I have a CSV file with one of the fields holding state/country info, formatted like:
"Florida United States" or "Alberta Canada" or "Wellington New Zealand" - not comma or tab delimited between them, simply space delimited.
I have an array of all the potential countries as well.
What I am looking for, is a solution that, in a loop, I can split the State and Country to different variables, based on matching the country in the $countryarray that I have something like:
$countryarray=array("United States","Canada","New Zealand");
$userfield="Wellington New Zealand");
$somefunction=(match "New Zealand", extract into $country, the rest into $state)
Split won't do it straight up - because many of the countries AND states have spaces, but the original data set concatenated the state and country together with just a space...
TIA!
I'm a fan of the RegEx method that #Mike Morton mentioned. You can take an array of countries, implode them using the | which is a RegEx OR, and use that as an "ends with one of these" pattern.

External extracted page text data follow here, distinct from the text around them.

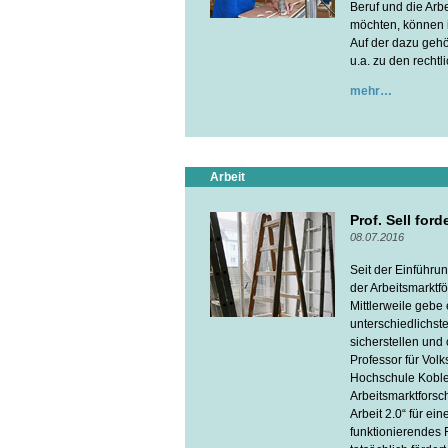
Beruf und die Arbe
möchten, können i
Auf der dazu gehö
u.a. zu den recht
mehr
Arbeit
Prof. Sell for
08.07.2016
Seit der Einführu
der Arbeitsmarkt
Mittlerweile gebe 
unterschiedlichst
sicherstellen und
Professor für Volk
Hochschule Koblenz
Arbeitsmarktforsch
Arbeit 2.0“ für ei
funktionierendes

Below I've come up with two ways to do this, a simple way and an arguably overly complicated way that does some extra escaping. To illustrate what that escaping does I've added a fake country called Country XYZ (formally ABC).
Here's the sample data that works with both methods, as well as a helper function that actually does the matching and echoing. The RegEx does named-capturing, too, which makes things really easy to deal with.
// Sample data
$data = [
'Wellington New Zealand',
'Florida United States of America',
'Quebec Canada',
'Something Country XYZ (formally ABC)',
];
// Array of all possible countries
$countries = [
'United States of America',
'Canada',
'New Zealand',
'Country XYZ (formally ABC)',
];
// The begining and ending pattern delimiter for the RegEx
$delim = '/';
function matchAndShowData(array $data, array $countries, string $delim, string $countryParts): void
{
$pattern = "^(?<region>.*?) (?<country>$countryParts)$";
foreach($data as $d) {
if(preg_match($delim . $pattern . $delim, $d, $matches)){
echo sprintf('%1$s, %2$s', $matches['region'], $matches['country']), PHP_EOL;
} else {
echo 'NO MATCH: ' . $d, PHP_EOL;
}
}
}
Option 1
The first option is a naïve implode. This method, however, will not find the country that includes parentheses.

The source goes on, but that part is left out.